I guess you can see how these approaches are different yet alike at the same time and why it was not much fun to implement it. Yet I still don’t consider this time wasted as I gained more understanding on how it works (and why I didn’t want to touch it before). Now maybe it’s time to finally play with inline assembly in Rust.

On Bluetooth codecs

Wednesday, December 15th, 2021

I got a strange request for LDAC decoder as it may help to “…verify (or debunk) Sony’s quality claims.” This made me want to write a post about the known BT codecs and what’s my opinion on them.

Bluetooth codecs can be divided into three categories: the standard ones defined in A2DP that nobody uses (MP3 and ATRAC), the standard ones that are widely used (AAC and SBC) and custom codecs supported by specific vendors.

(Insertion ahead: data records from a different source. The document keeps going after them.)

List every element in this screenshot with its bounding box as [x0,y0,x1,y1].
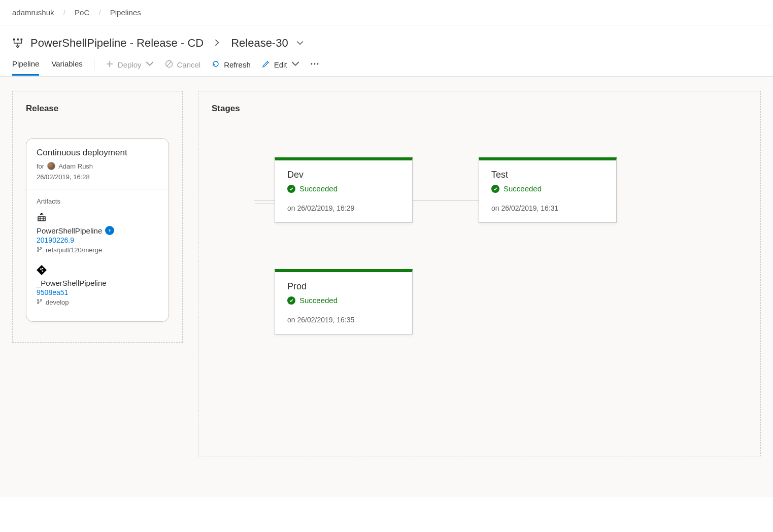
svg-point-4 [311,63,312,64]
release-panel-title: Release [13,91,182,127]
svg-point-10 [38,250,39,252]
toolbar-separator [94,59,94,70]
success-check-icon [287,296,295,305]
page-title-row: PowerShellPipeline - Release - CD Releas… [0,25,773,50]
artifact-version-link[interactable]: 9508ea51 [37,288,158,296]
for-label: for [37,162,44,170]
svg-rect-2 [21,39,23,41]
edit-button[interactable]: Edit [262,60,299,70]
stage-status: Succeeded [299,184,338,193]
cancel-label: Cancel [177,60,201,69]
svg-point-5 [314,63,315,64]
chevron-down-icon [291,60,299,70]
edit-label: Edit [274,60,287,69]
trigger-timestamp: 26/02/2019, 16:28 [37,173,158,181]
refresh-label: Refresh [224,60,251,69]
deploy-button[interactable]: Deploy [106,60,154,70]
artifact-name[interactable]: _PowerShellPipeline [37,279,107,287]
stage-card-dev[interactable]: Dev Succeeded on 26/02/2019, 16:29 [275,157,413,223]
stage-connector [413,201,479,201]
refresh-icon [212,60,220,70]
breadcrumb-section[interactable]: Pipelines [110,8,141,17]
trigger-type: Continuous deployment [37,148,158,158]
stage-name: Test [479,160,616,184]
chevron-down-icon [146,60,154,70]
artifact-item: _PowerShellPipeline 9508ea51 develop [37,265,158,306]
svg-point-16 [41,300,42,301]
artifacts-label: Artifacts [37,197,158,205]
stage-name: Prod [275,272,412,296]
stages-panel: Stages Dev Succeeded on 26/02/2019, 16:2… [198,91,761,456]
stage-timestamp: on 26/02/2019, 16:31 [479,199,616,222]
git-artifact-icon [37,265,158,277]
stage-timestamp: on 26/02/2019, 16:29 [275,199,412,222]
stage-status: Succeeded [503,184,542,193]
svg-point-15 [38,300,39,301]
chevron-right-icon [215,39,220,48]
success-check-icon [491,185,499,193]
artifact-item: PowerShellPipeline 20190226.9 refs/pull/… [37,212,158,254]
breadcrumb: adamrushuk / PoC / Pipelines [0,0,773,25]
stages-panel-title: Stages [198,91,760,127]
trigger-user-line: for Adam Rush [37,162,158,170]
branch-icon [37,298,43,306]
branch-icon [37,246,43,254]
edit-pencil-icon [262,60,270,70]
svg-rect-0 [13,39,15,41]
svg-point-17 [38,303,39,304]
pipeline-canvas: Release Continuous deployment for Adam R… [0,77,773,497]
stage-status: Succeeded [299,296,338,305]
breadcrumb-sep: / [63,8,65,17]
plus-icon [106,60,114,70]
release-name[interactable]: Release-30 [231,37,288,50]
breadcrumb-project[interactable]: PoC [75,8,89,17]
svg-point-6 [317,63,318,64]
release-panel: Release Continuous deployment for Adam R… [12,91,183,343]
breadcrumb-org[interactable]: adamrushuk [12,8,54,17]
release-pipeline-icon [12,38,23,49]
artifact-branch: develop [46,298,69,306]
cancel-button[interactable]: Cancel [165,60,201,70]
avatar [47,162,55,170]
stage-connector [254,201,275,201]
cancel-icon [165,60,173,70]
svg-point-8 [38,247,39,249]
tab-variables[interactable]: Variables [51,59,82,76]
svg-rect-1 [17,39,19,41]
stage-name: Dev [275,160,412,184]
stage-connector [255,204,275,204]
breadcrumb-sep: / [98,8,100,17]
release-definition-name[interactable]: PowerShellPipeline - Release - CD [30,37,204,50]
stage-card-prod[interactable]: Prod Succeeded on 26/02/2019, 16:35 [275,269,413,335]
tabs-toolbar-row: Pipeline Variables Deploy Cancel Refresh… [0,50,773,77]
svg-point-9 [41,247,42,249]
lightning-badge-icon [105,226,114,235]
more-actions-button[interactable] [311,60,319,70]
ellipsis-icon [311,60,319,70]
build-artifact-icon [37,212,158,224]
tab-pipeline[interactable]: Pipeline [12,59,39,76]
refresh-button[interactable]: Refresh [212,60,251,70]
stage-timestamp: on 26/02/2019, 16:35 [275,311,412,334]
deploy-label: Deploy [118,60,142,69]
artifact-version-link[interactable]: 20190226.9 [37,236,158,244]
artifact-branch: refs/pull/120/merge [46,246,102,254]
release-card: Continuous deployment for Adam Rush 26/0… [26,138,169,322]
user-name[interactable]: Adam Rush [58,162,93,170]
stages-grid: Dev Succeeded on 26/02/2019, 16:29 Test … [219,127,760,391]
artifact-name[interactable]: PowerShellPipeline [37,226,102,235]
success-check-icon [287,185,295,193]
release-dropdown-chevron-icon[interactable] [296,39,304,47]
stage-card-test[interactable]: Test Succeeded on 26/02/2019, 16:31 [479,157,617,223]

So, let’s start with mandatory A2DP codecs:

  • SBC—a codec designed specifically for Bluetooth. It works like MPEG Audio Layer II but with 4 or 8 sub-bands and parametric bit allocation instead of fixed tables. This allows it to change bitrate at any frame (which allows it to adapt to changing transmission quality). I heard an opinion that it beats newer codecs at their bitrates in quality but the standard intentionally capped it to prevent that. I find that not that hard to believe;
  • MPEG-1,2 Audio—I’ve not heard that anybody actually uses them and it’s fro the best;
  • MPEG-2,4 AAC—it should give better quality than SBC but for a much larger delay and decoding complexity;
  • ATRAC family—this feels like a proprietary replacement of AAC to me. I’ve not heard that anybody actually supports any of the codecs in their products (it’s not that I’ve heard much about BT in general though).

Here I should also mention a candidate codec named LC3 (and LC3plus). Whatever audio codec FhG IIS develops, it’ll be AAC. LC3 is no exception as by the first glance it looks like like AAC LC with an arithmetic coding and some additional coding tools glued to it.

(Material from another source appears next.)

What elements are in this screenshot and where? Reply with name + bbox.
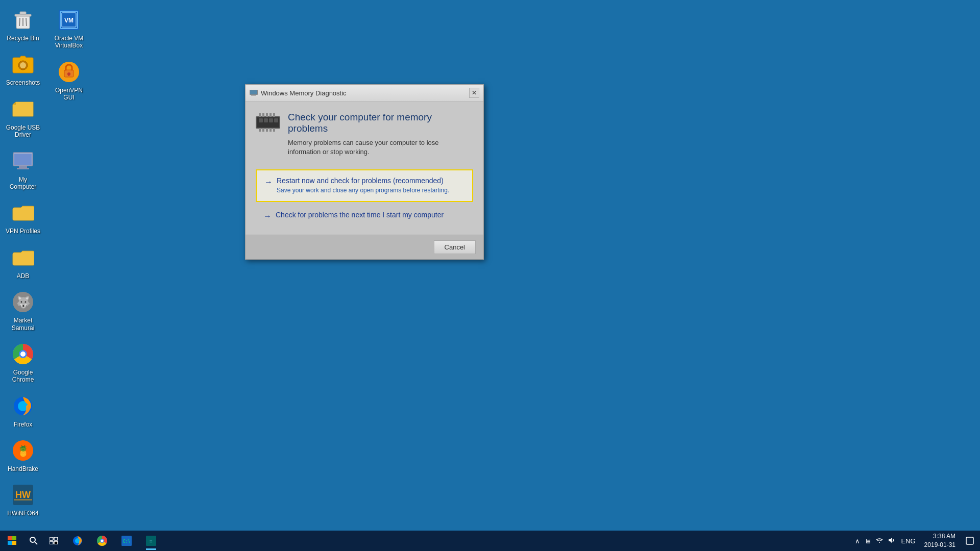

There’s CVSD codec for speech transmission over BT. It’s a speech codec and that’s enough about it.

Now let’s move to the proprietary codecs:

  • aptX—a rather simple codec with 4:1 compression ration (four 16-bit samples into single 16-bit word). The codec works by splitting audio into four sub-bands, applying ADPCM and quantising to the fixed amount. Beside inability to adapt to bad channels it should produce about the same quality as SBC (at least from a feature comparison point of view);
  • aptX HD—the same as non-HD version but works on 24-bit samples (and probably the only honest high-res/high-definition codec here);
  • aptX other variants—they exist but there’s no solid information about them;
  • LDAC—will be discussed below in more detail. For now suffice to say it’s on MP2 level and hi-res claims are just marketing;
  • LHDC and LLAC—not much is known about the codecs but after seeing quality comparison picture (with a note) on the official website I don’t expect anything good;
  • Ultra Audio Transmission—there’s no information about it except for a name mentioned in Wikipedia list of BT codecs and some marketing materials on the page with smartphone description by the same vendor;
  • Samsung BT codecs—see above.

Now let’s review LDAC specifically. I’m somewhat surprised nobody has written a decoder for it yet. It’s so easy to reconstruct the format from the open-source encoder that Paul B. Mahol could do it in a couple of days (before returning to Bink2 decoder hopefully). aptX has only binary encoder and yet people have managed to RE it. I’m not going to do it because I don’t care much about Bluetooth codecs in general and it’s not a good fit for NihAV either.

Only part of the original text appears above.